Nick, Fairfax County does not issue the required Certificate of Public Convenience and Necessity for a utility to operate in a given area. Please quit embarrassing yourself.
PS: I love the way Nick changes the subject when he finds himself losing an argument. It happens so often that he is really getting good at it.
There’s competition in electricity generation???
Really Nick, any other fantasies you want to get off your chest?
There seems to be in my area. I get power from Potomac Edison, but every now and then I get a flier telling me about different power companies I can sign up with, and lock in a rate for X years.
I see no reason to, as my fully-electric home (heat pump for heat/AC) costs me around $158/month on my budget plan and hasn’t changed much in years.
So now Nick is going to try pushing the lie that renewables are actually cheap, despite the fact that science, logic and all the data show that it is actually the most expensive. Especially the offshore wind kind.
I am quoting what Dominion says.
As is Nick.
Basically you are saying that unquestionably accept what Dominion claims?
Do you do this with every company, or only those that are saying what you want to hear?
Dominion is aware of the absolute corruption of Democrats and the need to spew fiction in order operate. In case there were any doubts about the Democrats forcing this onto the company, realize that the legislation does not apply to all providers in the state, but specifically targets only Dominion Energy and Amercian Electric. In addition Dominion filed a motion in that they would have to scrap the project if rate protections for consumers were included in the SCC order, meaning they are fully aware that wind is not a cost-efficient method to deliver electric power to consumers.
“Dominion are the people with money at stake . . .”
Nick, did you even bother to read—more importantly, to understand— the above article?
Dominion Energy has a sweetheart deal where all of their costs, even if they fail completely, will be reimbursed by Virginia utility customers.

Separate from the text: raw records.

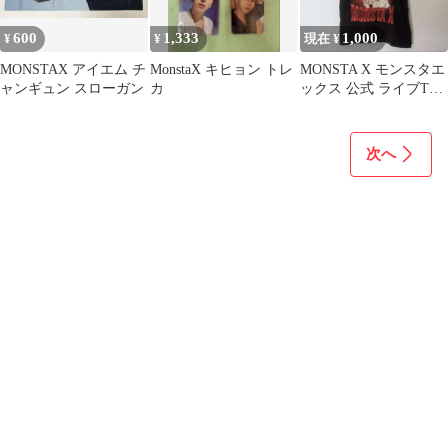
600
1,333
1,000
¥
¥
現在 ¥
MONSTAX アイエム チ
MonstaX キヒョン トレ
MONSTA X モンスタエ
ャンギュン スローガン
カ
ックス 公式 ライブTシ
ャツ モネク バンT風グ
ッズ
次へ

They have no money “at stake” long term . . . none!
All Dominion has is what almost every other company in America has – the ability to set charges to cover their costs. They have to do that in the face of competition.
Dominions’ customers don’t get a choice. And even if you choose another supplier, Dominion owns the capital plant that delivers the electrons to your meter. They charge for that. If it’s like NJ, it’s typically half the bill. You don’t get to ignore that.

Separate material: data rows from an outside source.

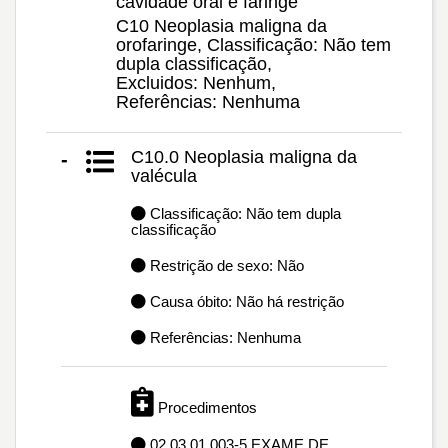
cavidade oral e faringe
C10 Neoplasia maligna da
orofaringe, Classificação: Não tem
dupla classificação,
Excluidos: Nenhum,
Referências: Nenhuma
C10.0 Neoplasia maligna da
-
valécula
Classificação: Não tem dupla
classificação
Restrição de sexo: Não
Causa óbito: Não há restrição
Referências: Nenhuma
Procedimentos
02.03.01.003-5 EXAME DE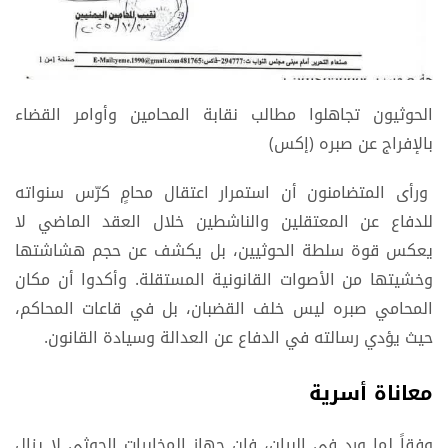
الحوثيون تجاهلوا مطالب نقابة المحامين وأوامر القضاء
بالإفراج عن صبره (إكس)
ورأى المتضامنون أن استمرار اعتقال محامٍ كرّس سنواته
للدفاع عن المعتقلين والناشطين خلال العقد الماضي لا
يعكس قوة سلطة الحوثيين، بل يكشف عن حجم هشاشتها
وخشيتها من الأصوات القانونية المستقلة. وأكدوا أن مكان
المحامي صبره ليس خلف القضبان، بل في قاعات المحاكم،
حيث يؤدي رسالته في الدفاع عن العدالة وسيادة القانون.
معاناة أسرية
وفقاً لما ورد في البيان، فإن جهاز المخابرات الحوثي لا يزال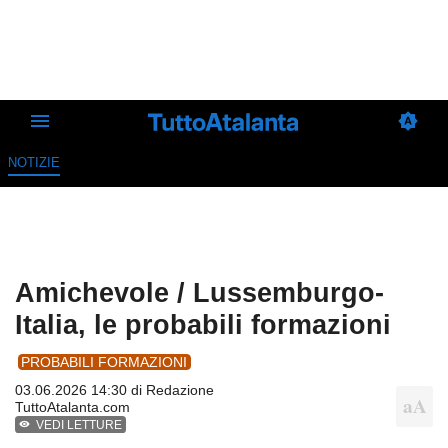
NOTIZIE
Amichevole / Lussemburgo-
Italia, le probabili formazioni
PROBABILI FORMAZIONI
03.06.2026 14:30 di
Redazione
TuttoAtalanta.com
VEDI LETTURE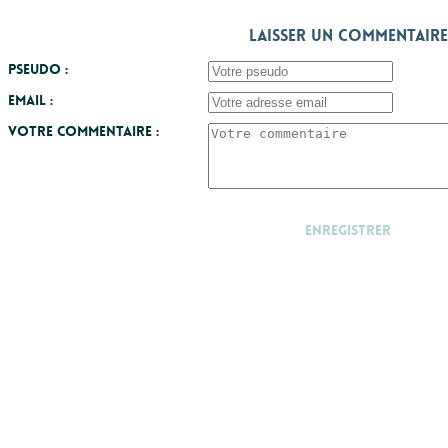
Laisser un commentaire
Pseudo :
Email :
Votre commentaire :
Enregistrer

There is no competition in electricity production. Beyond that, all companies are required to meet the net zero standards.
Outside utility markets, there are no companies that have a guarantee that no matter what they spend, they can force the customers to pay for it.
No,not at all. The way this sweetheart deal was cut between Dominion and Democrats in control of Virginia government at the time (see separate posts by others on this subject) is that even if their offshore wind farm project is abandoned or fails, the Virginia electricity customers have to reimburse Dominion for all costs they incurred for the project up to that point.
This is specifically stated in the above article . . . as I pointed out, it’s really not that hard to understand.
In comparison, most competitive businesses in the US can only wish for such a sweetheart deal . . . most run the risk of going BK, and taking away shareholder value, if they make poor business decisions . . . the names of Lehman Brothers, Washington Mutual, Worldcom, Enron and Solyndra are just a few that come to mind.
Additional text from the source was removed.